Hoy, en retrospectiva, me gustaría volver el tiempo y decirle a ese muchachito azotado que todo saldrá bien. Que se cruzarán en su camino muchas exponentes que lo querrán y otras que le romperán una vez más el corazón como nunca se lo habían roto. Decirle que se sobrepondrá y encontrará a una gran mujer, joven, inteligente y guapa a la que, por alguna razón, le encantará estar con él.

En aquel entonces no tenía manera de saber que tendría semejante fortuna y en cambio me pasaba las tardes encerrado dibujando en un restirador. Al verme salir por algo de comer o para ir al baño, mi mamá me preguntaba qué me ocurría. Rara vez abría mi coraza juvenil para contarle mis problemas, pero cuando lo hacía, siempre me contestaba con la misma cantaleta: «Deja de escupirle al cielo».
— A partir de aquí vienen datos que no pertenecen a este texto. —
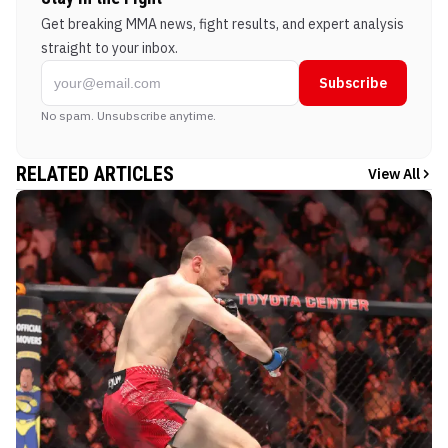
Get breaking MMA news, fight results, and expert analysis
straight to your inbox.
Subscribe
No spam. Unsubscribe anytime.
RELATED ARTICLES
View All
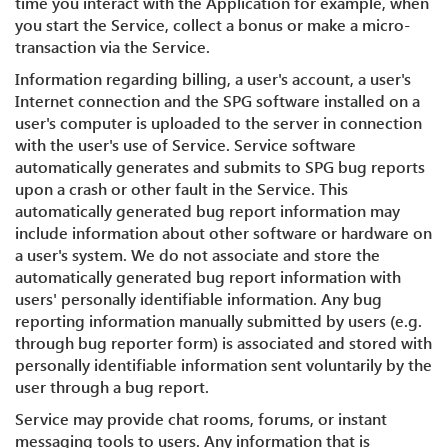
time you interact with the Application for example, when
you start the Service, collect a bonus or make a micro-
transaction via the Service.
Information regarding billing, a user's account, a user's
Internet connection and the SPG software installed on a
user's computer is uploaded to the server in connection
with the user's use of Service. Service software
automatically generates and submits to SPG bug reports
upon a crash or other fault in the Service. This
automatically generated bug report information may
include information about other software or hardware on
a user's system. We do not associate and store the
automatically generated bug report information with
users' personally identifiable information. Any bug
reporting information manually submitted by users (e.g.
through bug reporter form) is associated and stored with
personally identifiable information sent voluntarily by the
user through a bug report.
Service may provide chat rooms, forums, or instant
messaging tools to users. Any information that is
Mi familia nuclear nunca ha sido muy religiosa, a pesar de esa imagen tan gráfica. Con ella, mi mamá, implicaba que yo no estaba agradeciendo las cosas buenas que me rodeaban y, en cambio, me lamentaba de aquellas que me faltaban.
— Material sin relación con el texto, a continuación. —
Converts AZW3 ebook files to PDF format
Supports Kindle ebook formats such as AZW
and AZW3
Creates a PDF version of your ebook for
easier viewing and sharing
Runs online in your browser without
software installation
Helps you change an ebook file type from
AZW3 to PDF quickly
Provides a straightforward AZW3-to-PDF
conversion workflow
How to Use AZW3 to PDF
Ella encontraba un ejemplo espantoso para contraponer a mi desdicha: quienes sufrieron los horrores de los campos de concentración durante la Segunda Guerra Mundial o el genocidio en Ruanda en el intento de la tribu Hutu por exterminar a la Tutsi y las más de 800 mil víctimas. Si comparamos un mal de amor con estas abominables facetas en la historia del ser humano, claro que es un problema menor.

Aunque poderosos, en términos de lo difícil que resultaba desmentirlos, sus argumentos hicieron más daño que el mismo que estaban tratando de apaciguar. A la larga, acabaron con la ambición dentro de mí y me costaron —junto con otros traumas— muchos años de psicoanálisis.

En lo que mi madre se equivocó es que el pensar en el dolor ajeno, por más extremo e inaudito que sea, no quita el propio de por más insignificante que parezca.

El no conformarse con lo que la vida provee, en un acto de completo azar, es la motivación ideal para luchar por algo mejor. Por no dejarse aplastar por un mal amor ni mucho menos por alguien quien no tiene el mínimo interés de ser parte de un tándem.

En más de una ocasión he visto cómo diferentes amigos caen en estados emocionales similares a los que yo pasé hace años. Estoy seguro de que no hablaron con mi mamá para que minimizara su dolor, pero aun así muchos de ellos se sienten mal por estar tristes tras un descalabro amoroso. Siempre les recomiendo que disfruten de ese sufrimiento ya que algunas de las más grandes creaciones artísticas han surgido de ese tipo de lesiones.

Son esas equivocaciones las que dan lecciones de vida y, después de todo —y por más que me cueste trabajo reconocerlo y darle la razón a mi madre—, dentro de los males, la ruptura de una relación o el ser rechazado por la persona que creemos amar, sí es de los más tenues y, en la mayoría de los casos, pasará.